## [Activity]
Skip the images; return every entry exactly.

---- Records for processing

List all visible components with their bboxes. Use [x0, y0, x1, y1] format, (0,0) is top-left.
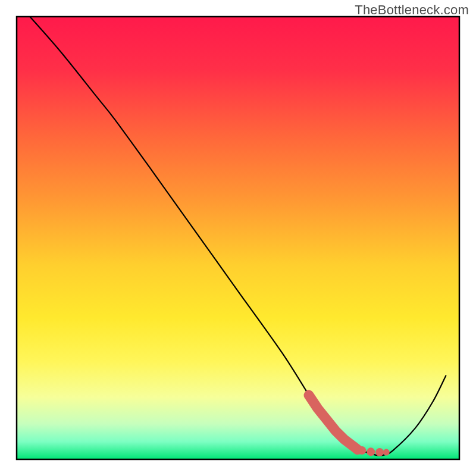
optimal-highlight-dot — [367, 447, 375, 456]
optimal-highlight-dot — [358, 446, 366, 455]
optimal-highlight-dot — [375, 448, 384, 456]
bottleneck-chart — [0, 0, 476, 476]
watermark-text: TheBottleneck.com — [355, 2, 469, 18]
plot-background — [17, 17, 459, 459]
optimal-highlight-dot — [383, 449, 390, 456]
chart-stage: TheBottleneck.com — [0, 0, 476, 476]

--------

## [Finished task]
List all visible components with their bboxes. Use [x0, y0, x1, y1] format, (0,0) is top-left.
optimal-highlight-dot — [367, 447, 375, 456]
optimal-highlight-dot — [358, 446, 366, 455]
optimal-highlight-dot — [375, 448, 384, 456]
bottleneck-chart — [0, 0, 476, 476]
watermark-text: TheBottleneck.com — [355, 2, 469, 18]
plot-background — [17, 17, 459, 459]
optimal-highlight-dot — [383, 449, 390, 456]
chart-stage: TheBottleneck.com — [0, 0, 476, 476]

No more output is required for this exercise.